Trago comigo… muito didatismo.

Por Marília

Em meio à programação do Festival CineSesc de Melhores Filmes, assisti Trago Comigo, um filme de 2013, da Tata Amaral, que aborda a ditadura civil-militar brasileira. A versão é uma adaptação da minissérie de 2009, da mesma diretora.

O filme se inicia com um depoimento de Telmo, diretor de teatro que participou da luta armada na década de 60, para um documentário sobre o período. Quando indagado sobre uma moça, possivelmente sua companheira, Lia, ele fica confuso. Não sabe quem é. Quando pergunta para Lopes, amigo da época, ele se recusa a falar sobre o assunto – alega que são coisas que devem ficar no passado. A memória é uma das principais questões do filme, especialmente como eventos traumáticos podem afetá-la. Afinal, quem é Lia? O que aconteceu com ela? Por que Telmo não se lembra e por que Lopes não quer lembrar?
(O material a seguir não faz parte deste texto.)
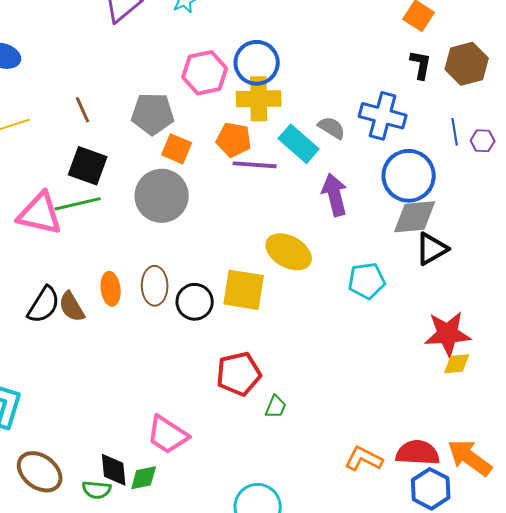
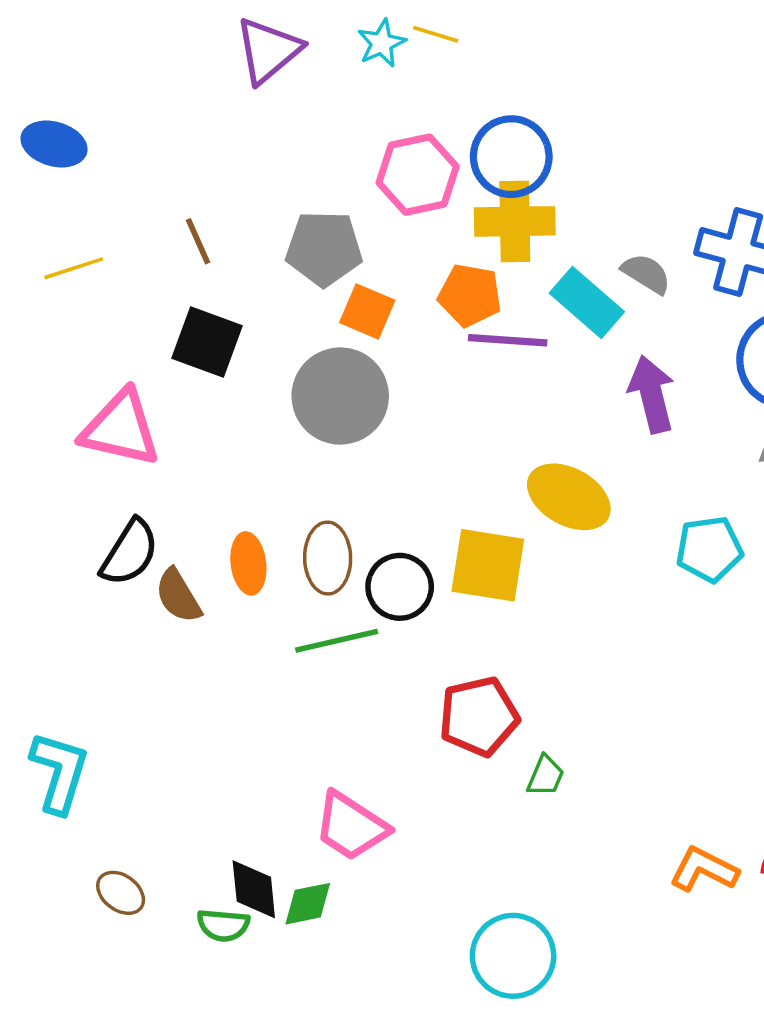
green line: (78, 204) -> (337, 641), moved
black semicircle: (44, 305) -> (130, 553), moved
brown ellipse: (40, 472) -> (121, 893), size x0.6

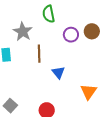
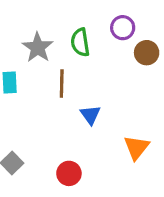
green semicircle: (49, 14) -> (80, 42), moved
purple circle: (71, 35) -> (123, 28), moved

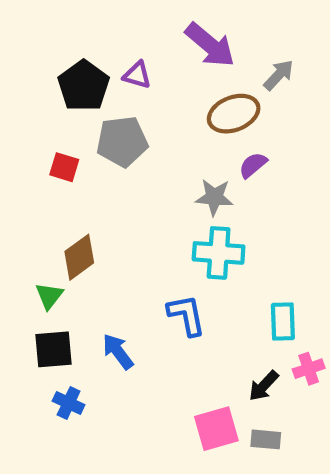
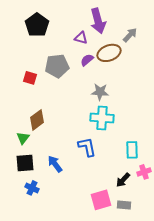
purple arrow: (210, 45) -> (98, 21), turned 35
purple triangle: (137, 75) -> (81, 38), moved
black pentagon: (84, 86) -> (37, 25), moved
purple semicircle: (253, 165) -> (87, 60), moved

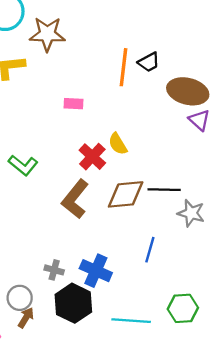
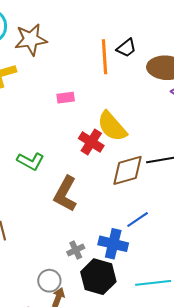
yellow semicircle: (118, 144) -> (112, 126), size x1.6
brown L-shape: (75, 199) -> (65, 194), moved
blue line: (150, 250) -> (138, 219), moved, turned 50
gray cross: (54, 270) -> (76, 250), turned -30

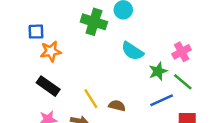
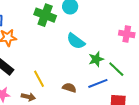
pink cross: (182, 52) -> (127, 34), moved, turned 35
brown semicircle: (117, 106) -> (69, 88), moved

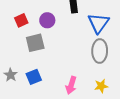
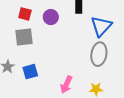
red square: (21, 20) -> (25, 14), turned 32
gray square: (35, 43) -> (24, 37), moved

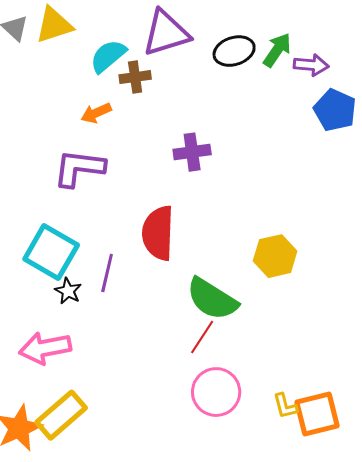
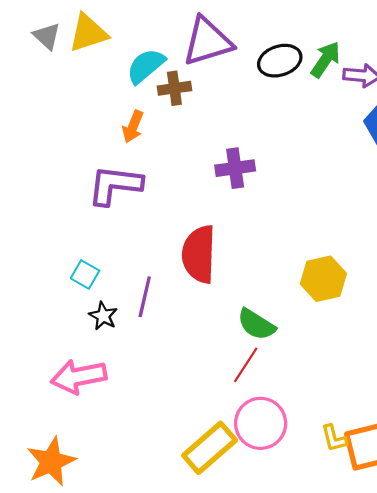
orange arrow: (96, 113) -> (133, 127), turned -44
cyan square: (51, 252) -> (85, 274), size x0.5
green semicircle: (212, 299) -> (256, 324), size x0.7
yellow rectangle: (61, 415) -> (210, 448), moved

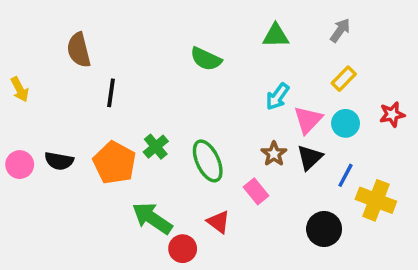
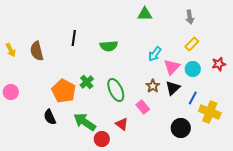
gray arrow: (340, 30) -> (190, 17), turned 136
green triangle: (276, 36) -> (145, 14), moved
brown semicircle: (79, 50) -> (37, 51), moved
green semicircle: (206, 59) -> (109, 46), moved, turned -30
black line: (111, 93) -> (74, 38), moved
black semicircle: (59, 161) -> (50, 117), moved, turned 56

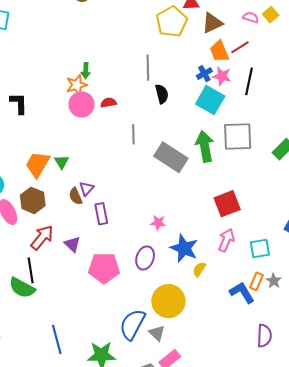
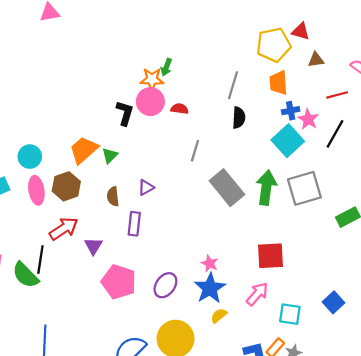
brown triangle: (212, 23) -> (316, 60), size x0.7
orange trapezoid: (219, 51) -> (278, 83), moved
black L-shape: (19, 103) -> (125, 113), moved
gray square: (238, 137) -> (304, 188), turned -32
purple triangle: (87, 189) -> (146, 187), moved
pink star: (158, 223) -> (210, 263), moved

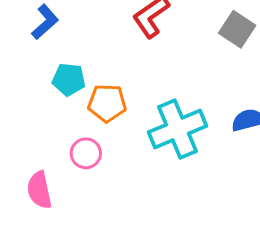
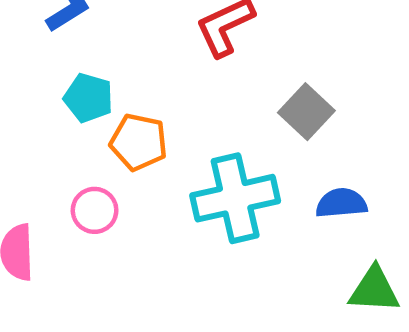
gray square: (237, 29) -> (306, 112), moved

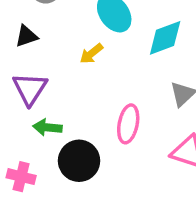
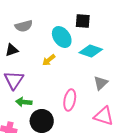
cyan diamond: (165, 38) -> (91, 51), turned 40

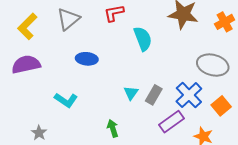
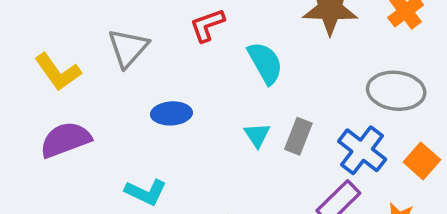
yellow L-shape: (27, 26) -> (58, 72), turned -72
cyan triangle: (131, 93) -> (257, 135), moved
gray rectangle: (154, 95) -> (298, 136), moved

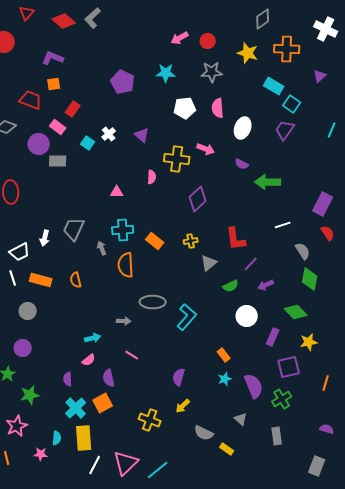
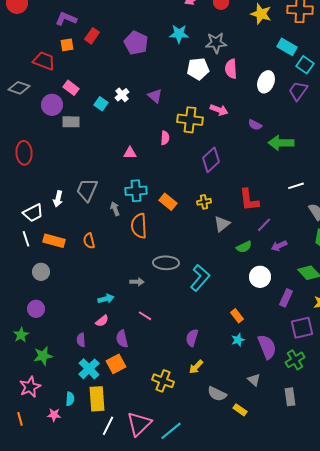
gray star: (212, 72) -> (216, 43), moved
red rectangle: (73, 109) -> (92, 36), moved
white ellipse: (243, 128) -> (266, 82), moved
Telmo decide, então, montar uma peça sobre aquele período numa tentativa de resgatar suas memórias aparentemente perdidas da ditadura. A premissa é bem interessante. Gosto de obras de ficção que resolvem lidar – de maneira direta ou indireta – com períodos traumáticos. No entanto, essas mesmas obras raramente trazem novas perspectivas ou novos formatos.

Ao contrário da II Guerra Mundial, a produção sobre a ditadura brasileira não foi tão abordada no cinema. Nos últimos anos, isso tem mudado. Há disputa nessa abordagem: existem temas, situações, memórias que devem ficar no passado? O filme de Tata Amaral, em partes, busca responder essa pergunta. E já adianto a resposta: é preciso lembrar.

Nesse sentido, é uma obra importante e que tem seus méritos. A diretora marca uma posição em prol da importância e mais, da necessidade de resgatar a memória do período. Entender o que aconteceu e como impactou o presente, apresentar pessoas que fizeram parte da época e suas próprias histórias. A ideia de fazê-lo por meio da montagem de uma peça é muito legal.

Contudo, o didatismo excessivo prejudica o filme. Telmo explica mais de uma vez para o grupo de atores (mais novos) porque Jaime, o personagem principal da peça, é um guerrilheiro e não um terrorista. Trata esses jovens atores de modo bastante infantilizado, como pessoas totalmente apolíticas ou desinformadas. Os diálogos, por vezes, soam falsos, caricatos. A tensão geracional é proposital e, no entanto, se torna cansativa.

O objetivo educativo da obra é claro. Quando saí do cinema, pensei que seria uma boa alternativa para exibir em salas de aula para debates sobre o período com estudantes do ensino fundamental ou médio. A mistura entre ficção e depoimentos reais de sobreviventes da ditadura também serve a esse propósito. No entanto, as duas coisas não se conectam bem, gerando quebras ao longo da obra.

Claro que o filme tem bons pontos. As cenas da peça pronta são bem feitas e muito bonitas – inclusive, gostaria de vê-la no teatro. Os depoimentos aproximam mais a estória da história e são emocionantes. Carlos Alberto Riccelli está ótimo no papel de Telmo.

É preciso, no entanto, ver o filme dentro de um contexto e de um propósito – didático, educativo. Visa estabelecer um diálogo com as novas gerações. Para as pessoas que já têm algum contato com o tema, não traz novidades de conteúdo. O formato, embora interessante, não entrega o que poderia. E essas são informações importantes antes de entrar na sala do cinema.